Because the data are positive integers, in order to set up intervals so that every data value falls into exactly one interval, subtract 0.5 from 1, which is the smallest data value and add 0.5 to 6, which is the largest data value. Then the first interval begins at 0.5 and the final interval ends at 6.5.

Next, calculate the width of each bar or class interval. If the data are discrete and there are not too many different values, a width that places the data values in the middle of the bar or class interval is the most convenient. Since the data consist of the numbers 1, 2, 3, 4, 5, and 6, and the left-most interval starting point is 0.5, a width of one unit places the data value 1 in the middle of the interval from 0.5 to 1.5, the data value 2 in the middle of the interval from 1.5 to 2.5, the 3 in the middle of the interval from 2.5 to 3.5, etc.

Calculate the number of bars as follows: \frac{6.5-0.5}{\text{number of bars}} = 1 where 1 is the width of a bar. Therefore, we would use 6 bars.

The following histogram displays the number of books on the horizontal axis and the frequency on the vertical axis. In this case the most frequently number of books purchased is 3, occurring {\frac{16}{50}} = 0.32 or 32% of the time, and purchasing fewer than 3 books occurs more often than purchasing more than 3 books.

Notice you can tell that there were 11 data values in the first interval, 10 data values in the second interval, 16 data values in the third interval, etc. This histogram is called a frequency histogram but a relative frequency histogram would have the exact same shape. The only difference would be that the y-axis would be labeled in using the relative frequencies. There were 50 data values, so a frequency of 2 would correspond to a relative frequency of {\frac{2}{50}} = 0.4, etc.

Histogram consists of 6 bars with the y-axis in increments of 2 from 0-16 and the x-axis in intervals of 1 from 0.5-6.5.

Examples 3: Construct a Frequency Histogram

Data were collected for children who were having frequent headaches. The data are the number of hours spent playing video games on a hand-held device or a computer over a weekend.

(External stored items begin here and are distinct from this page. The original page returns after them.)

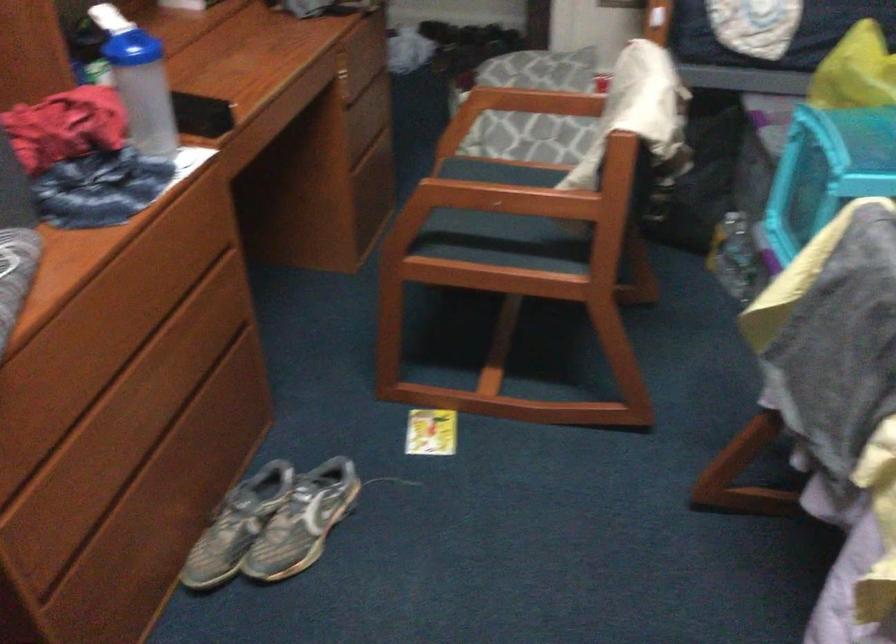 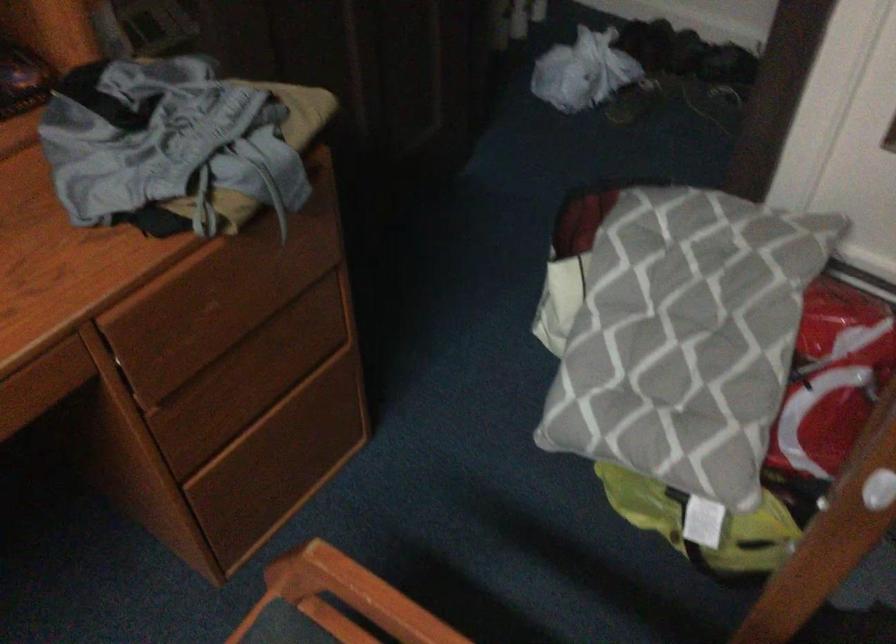 Question: The images are taken continuously from a first-person perspective. In which direction are you moving?

Choices:
 (A) Left
 (B) Right
 (C) Forward
 (D) Backward

Answer: (C)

Using this data set, construct a histogram.

Number of Hours  Spent Playing Video Games on a Weekend
9.95 10 2.25 16.75 0
19.5 22.5 7.5 15 12.75
5.5 11 10 20.75 17.5
23 21.9 24 23.75 18
20 15 22.9 18.8 20.5

Answer: One possible histogram uses five intervals.

This is a histogram that matches the supplied data. The x-axis consists of 5 bars in intervals of 5 from 0 to 25. The y-axis is marked in increments of 1 from 0 to 10. The x-axis shows the number of hours spent playing video games on the weekends, and the y-axis shows the number of students.

The children in this sample have been experiencing headaches. We can see that the most frequent number of hours spent playing video games on a weekend is greater than 20. The data is more concentrated at a higher number of hours.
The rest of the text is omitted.